> _Your objective_
The result should be every line in the data below that carries the string "gracias".

[Saved entries]
○ ○ ○ ○ ○

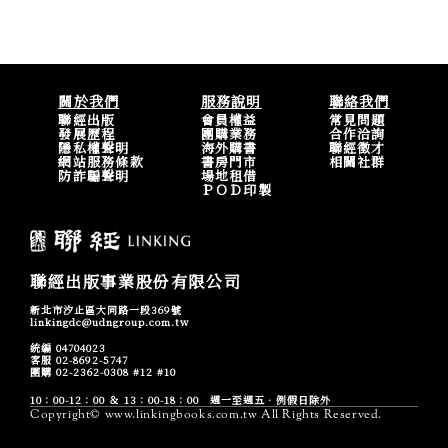
關於我們
服務說明
聯絡我們
聯經出版
會員權益
常見問題
發展歷程
團購業務
合作洽詢
隱私權聲明
海外購書
聯經徵才
網站服務條款
書房門市
相關社群
防詐騙聲明
場地租借
ＰＯＤ印製
聯經出版事業股份有限公司
新北市汐止區大同路一段369號
linkingdc@udngroup.com.tw
統編 04704023
客服 02-8692-5747
團購 02-2362-0308 #12 #10
10：00-12：00 ＆ 13：00-18：00 週一至週五．例假日除外
Copyright© www.linkingbooks.com.tw All Rights Reserved.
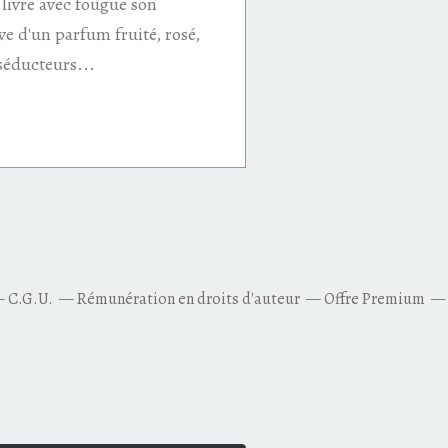
 livre avec fougue son
ve d'un parfum fruité, rosé,
séducteurs...
C.G.U.
Rémunération en droits d'auteur
Offre Premium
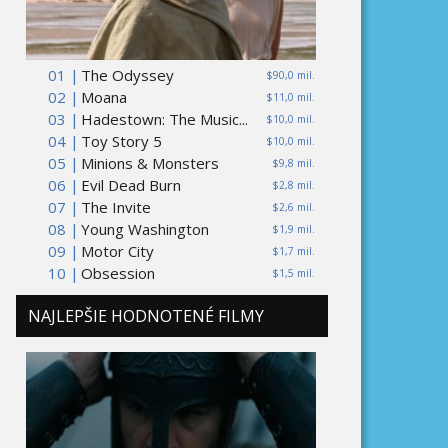
01 |
The Odyssey
$90,0 mil.
02 |
Moana
$11,0 mil.
03 |
Hadestown: The Music...
$10,0 mil.
04 |
Toy Story 5
$10,0 mil.
05 |
Minions & Monsters
$9,8 mil.
06 |
Evil Dead Burn
$2,8 mil.
07 |
The Invite
$2,6 mil.
08 |
Young Washington
$1,9 mil.
09 |
Motor City
$1,7 mil.
10 |
Obsession
$1,5 mil.
NAJLEPŠIE HODNOTENÉ FILMY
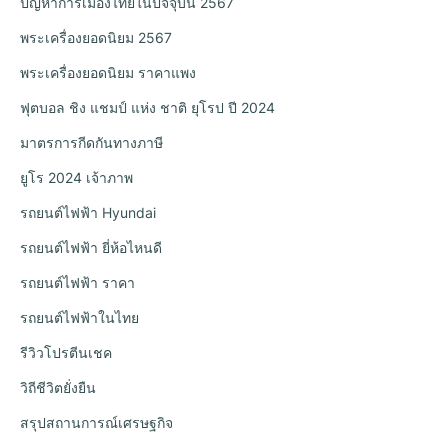
ปัญหาการเมืองไทยในปัจจุบัน 2567
พระเครื่องยอดนิยม 2567
พระเครื่องยอดนิยม ราคาแพง
ฟุตบอล ชิง แชมป์ แห่ง ชาติ ยุโรป ปี 2024
มาตรการกีดกันทางภาษี
ยูโร 2024 เจ้าภาพ
รถยนต์ไฟฟ้า Hyundai
รถยนต์ไฟฟ้า ยี่ห้อไหนดี
รถยนต์ไฟฟ้า ราคา
รถยนต์ไฟฟ้าในไทย
รีวิวโปรตีนเชค
วิถีชีวิตยั่งยืน
สรุปสถานการณ์เศรษฐกิจ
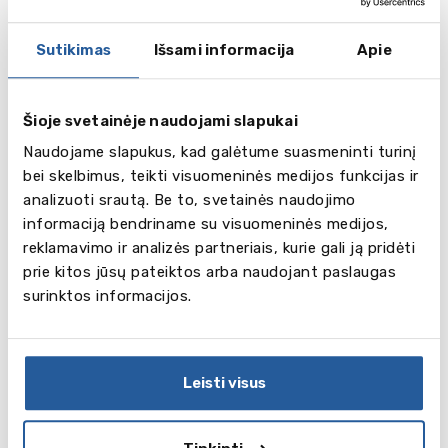
Mathematics (Studies, Methods)
Restricted Elective (Art, Computer studies,
Sutikimas
Išsami informacija
Apie
others)
Amerikietiška vidurinio išsilavinimo programa
Šioje svetainėje naudojami slapukai
(High School Diploma).
Šios programos pagrindas
yra kreditų sistema, kuomet sėkmingai baigęs
Naudojame slapukus, kad galėtume suasmeninti turinį
mokslo metus ir tam tikro mokymo dalyko
bei skelbimus, teikti visuomeninės medijos funkcijas ir
įvertinimas yra kreditas. Pusę kredito gauna
analizuoti srautą. Be to, svetainės naudojimo
mokinys, kuomet mokosi atitinkamo dalyko tik vieną
informaciją bendriname su visuomeninės medijos,
semestrą. Kreditas suteikiamas, jei įvertinimas yra C
reklamavimo ir analizės partneriais, kurie gali ją pridėti
arba aukščiau.
prie kitos jūsų pateiktos arba naudojant paslaugas
English - 4 credits
surinktos informacijos.
Mathematics - 3 credits
Sciences - 3 credits
Social Sciences - 3 credits
Leisti visus
Modern languages - 3 credits
Creative Arts - 2 credits
Senior Humanities - 1 credit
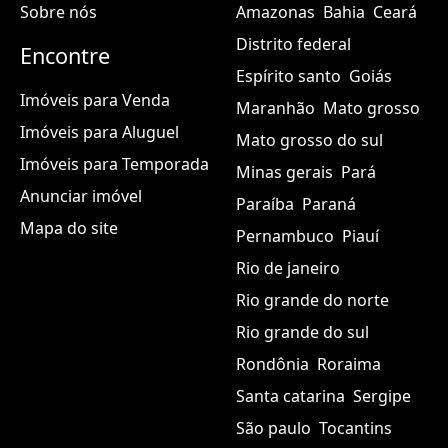
Sobre nós
Amazonas
Bahia
Ceará
Distrito federal
Encontre
Espírito santo
Goiás
Imóveis para Venda
Maranhão
Mato grosso
Imóveis para Aluguel
Mato grosso do sul
Imóveis para Temporada
Minas gerais
Pará
Anunciar imóvel
Paraíba
Paraná
Mapa do site
Pernambuco
Piauí
Rio de janeiro
Rio grande do norte
Rio grande do sul
Rondônia
Roraima
Santa catarina
Sergipe
São paulo
Tocantins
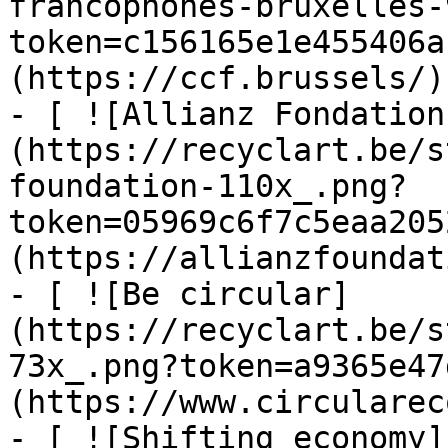
francophones-bruxelles-
token=c156165e1e455406a
(https://ccf.brussels/)

- [ ![Allianz Fondation
(https://recyclart.be/s
foundation-110x_.png?
token=05969c6f7c5eaa205
(https://allianzfoundat
- [ ![Be circular]
(https://recyclart.be/s
73x_.png?token=a9365e47
(https://www.circularec
- [ ![Shifting economy]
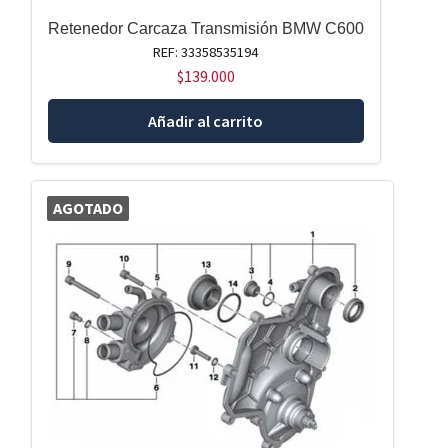
Retenedor Carcaza Transmisión BMW C600
REF: 33358535194
$
139.000
Añadir al carrito
AGOTADO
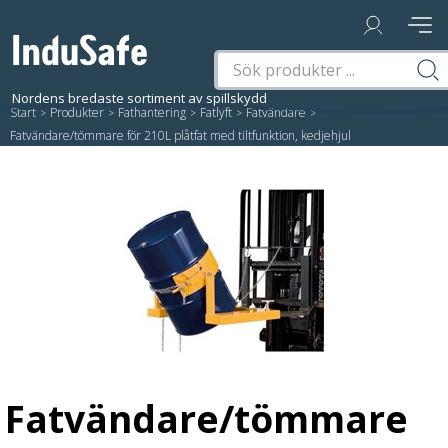
Start
/
Produkter
/
Fathantering
/
Fatlyft
/
Fatvändare
/
Fatvändare/tömmare för 210L plåtfat med tiltfunktion, kedjehjul
Fatvändare/tömmare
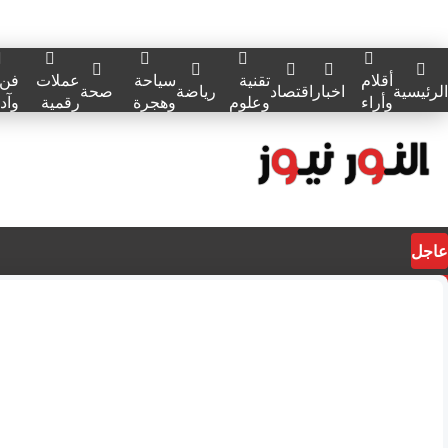
أقلام
تقنية
سياحة
عملات
فن
الرئيسية
اخبار
اقتصاد
رياضة
صحة
وأراء
وعلوم
وهجرة
رقمية
وآد
عاجل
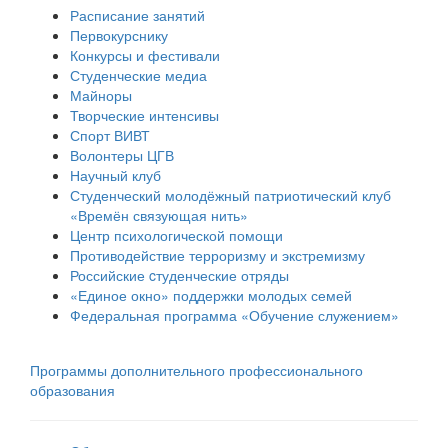
Расписание занятий
Первокурснику
Конкурсы и фестивали
Студенческие медиа
Майноры
Творческие интенсивы
Спорт ВИВТ
Волонтеры ЦГВ
Научный клуб
Студенческий молодёжный патриотический клуб
«Времён связующая нить»
Центр психологической помощи
Противодействие терроризму и экстремизму
Российские cтуденческие отряды
«Единое окно» поддержки молодых семей
Федеральная программа «Обучение служением»
Программы дополнительного профессионального
образования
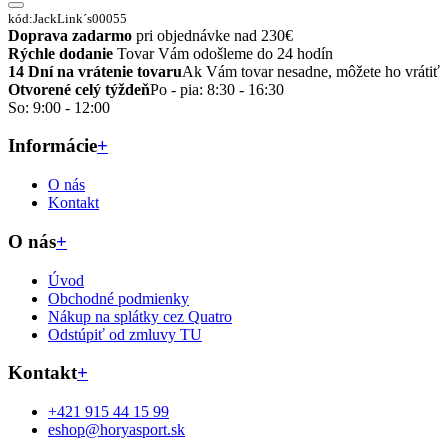
kód:JackLink´s00055
Doprava zadarmo
pri objednávke nad 230€
Rýchle dodanie
Tovar Vám odošleme do 24 hodín
14 Dní na vrátenie tovaru
Ak Vám tovar nesadne, môžete ho vrátiť
Otvorené celý týždeň
Po - pia: 8:30 - 16:30
So: 9:00 - 12:00
Informácie
+
O nás
Kontakt
O nás
+
Úvod
Obchodné podmienky
Nákup na splátky cez Quatro
Odstúpiť od zmluvy TU
Kontakt
+
+421 915 44 15 99
eshop@horyasport.sk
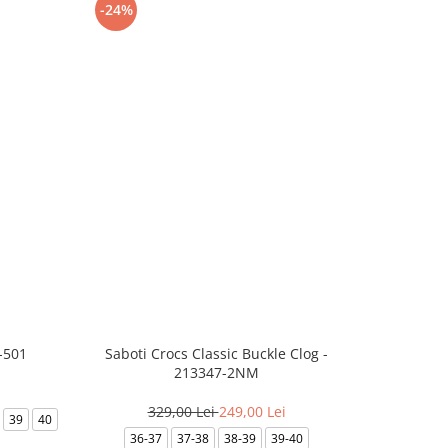
-24%
-8%
-501
Saboti Crocs Classic Buckle Clog -
Skechers B
213347-2NM
329,00 Lei
249,00 Lei
3
39
40
36-37
37-38
38-39
39-40
35.5
36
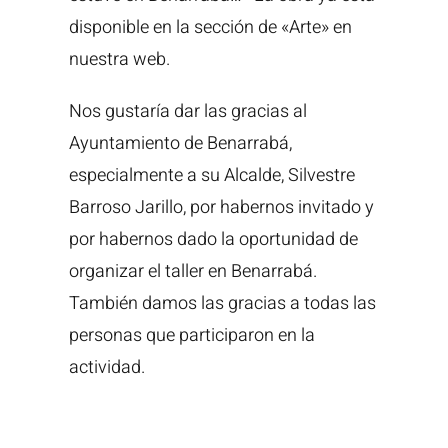
disponible en la sección de «Arte» en
nuestra web.
Nos gustaría dar las gracias al
Ayuntamiento de Benarrabá,
especialmente a su Alcalde, Silvestre
Barroso Jarillo, por habernos invitado y
por habernos dado la oportunidad de
organizar el taller en Benarrabá.
También damos las gracias a todas las
personas que participaron en la
actividad.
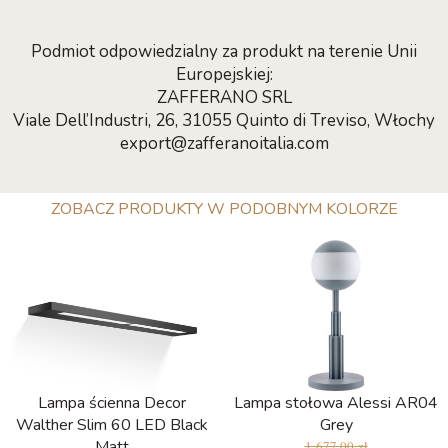
Podmiot odpowiedzialny za produkt na terenie Unii
Europejskiej:
ZAFFERANO SRL
Viale Dell’Industri, 26, 31055 Quinto di Treviso, Włochy
export@zafferanoitalia.com
ZOBACZ PRODUKTY W PODOBNYM KOLORZE
Lampa ścienna Decor
Lampa stołowa Alessi AR04
Walther Slim 60 LED Black
Grey
Matt
1 677,00 zł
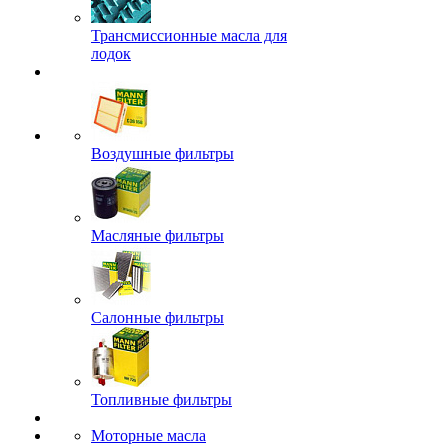
Трансмиссионные масла для
лодок
Воздушные фильтры
Масляные фильтры
Салонные фильтры
Топливные фильтры
Моторные масла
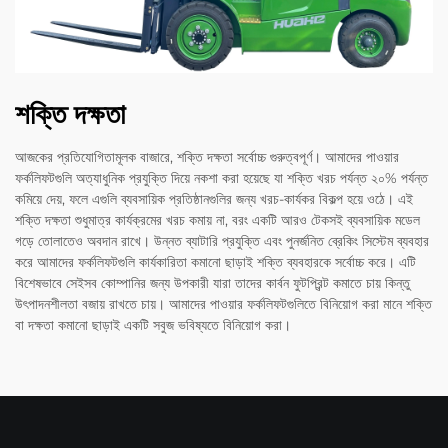
শক্তি দক্ষতা
আজকের প্রতিযোগিতামূলক বাজারে, শক্তি দক্ষতা সর্বোচ্চ গুরুত্বপূর্ণ। আমাদের পাওয়ার
ফর্কলিফটগুলি অত্যাধুনিক প্রযুক্তি দিয়ে নকশা করা হয়েছে যা শক্তি খরচ পর্যন্ত ২০% পর্যন্ত
কমিয়ে দেয়, ফলে এগুলি ব্যবসায়িক প্রতিষ্ঠানগুলির জন্য খরচ-কার্যকর বিকল্প হয়ে ওঠে। এই
শক্তি দক্ষতা শুধুমাত্র কার্যক্রমের খরচ কমায় না, বরং একটি আরও টেকসই ব্যবসায়িক মডেল
গড়ে তোলাতেও অবদান রাখে। উন্নত ব্যাটারি প্রযুক্তি এবং পুনর্জনিত ব্রেকিং সিস্টেম ব্যবহার
করে আমাদের ফর্কলিফটগুলি কার্যকারিতা কমানো ছাড়াই শক্তি ব্যবহারকে সর্বোচ্চ করে। এটি
বিশেষভাবে সেইসব কোম্পানির জন্য উপকারী যারা তাদের কার্বন ফুটপ্রিন্ট কমাতে চায় কিন্তু
উৎপাদনশীলতা বজায় রাখতে চায়। আমাদের পাওয়ার ফর্কলিফটগুলিতে বিনিয়োগ করা মানে শক্তি
বা দক্ষতা কমানো ছাড়াই একটি সবুজ ভবিষ্যতে বিনিয়োগ করা।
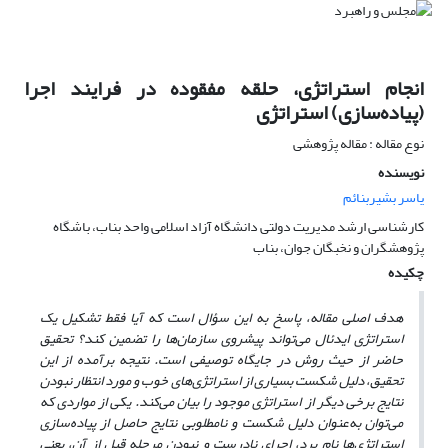
انجام استراتژی، حلقه مفقوده در فرایند اجرا
(پیاده‌سازی) استراتژی
نوع مقاله : مقاله پژوهشی
نویسنده
یاسر بشیربنائم
کارشناسی ارشد مدیریت دولتی دانشگاه آزاد اسلامی واحد بناب، باشگاه
پژوهشگران و نخبگان جوان، بناب
چکیده
هدف اصلی مقاله، پاسخ به این سؤال است که آیا فقط تشکیل یک
استراتژی ایدئال می‌تواند پیشروی سازمان‌ها را تضمین کند؟ تحقیق
حاضر از حیث روش در جایگاه توصیفی است. نتیجه برآمده از این
تحقیق، دلیل شکست بسیاری از استراتژی‌های خوب و مورد انتظار نبودن
نتایج برخی دیگر از استراتژی موجود را بیان می‌کند. یکی از مواردی که
می‌توان به‌عنوان دلیل شکست و نامطلوبی نتایج حاصل از پیاده‌سازی‌
استراتژی‌ها نام برد، اجرای نادرست و نبودن مرحله قبل از آن، یعنی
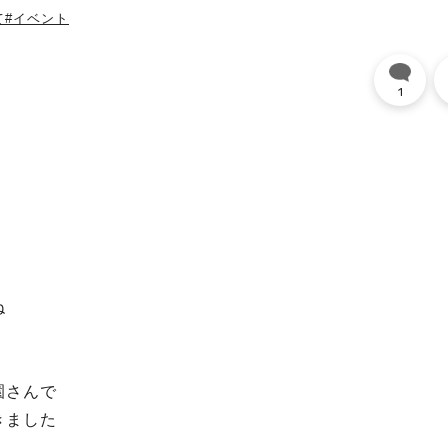
て
#イベント
1
ね
園さんで
きました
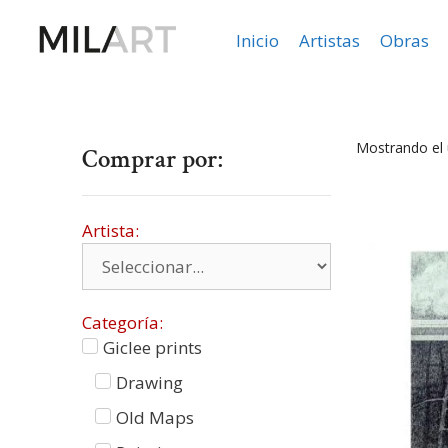
Inicio
Artistas
Obras
Mostrando el 
Comprar por:
Artista:
Categoría:
Giclee prints
Drawing
Old Maps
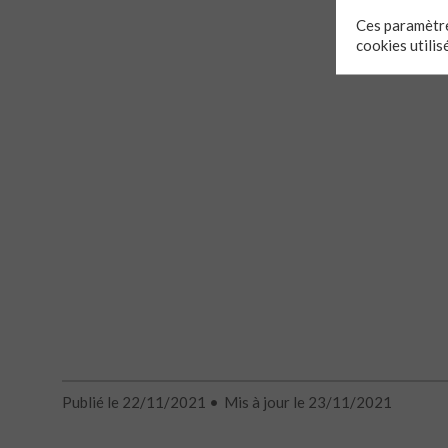
Ces paramètre
cookies utilis
Publié le 22/11/2021
Mis à jour le 23/11/2021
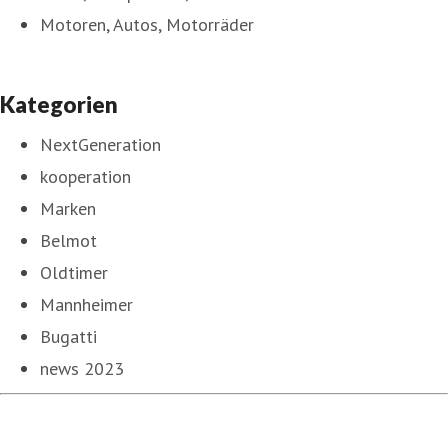
Motoren, Autos, Motorräder
Kategorien
NextGeneration
kooperation
Marken
Belmot
Oldtimer
Mannheimer
Bugatti
news 2023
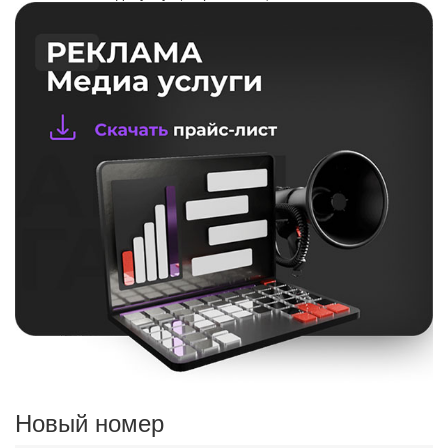
Новый номер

○ ○ ○ ○ ○

> _Exercise output_
Nos gustaría dar las gracias al
También damos las gracias a todas las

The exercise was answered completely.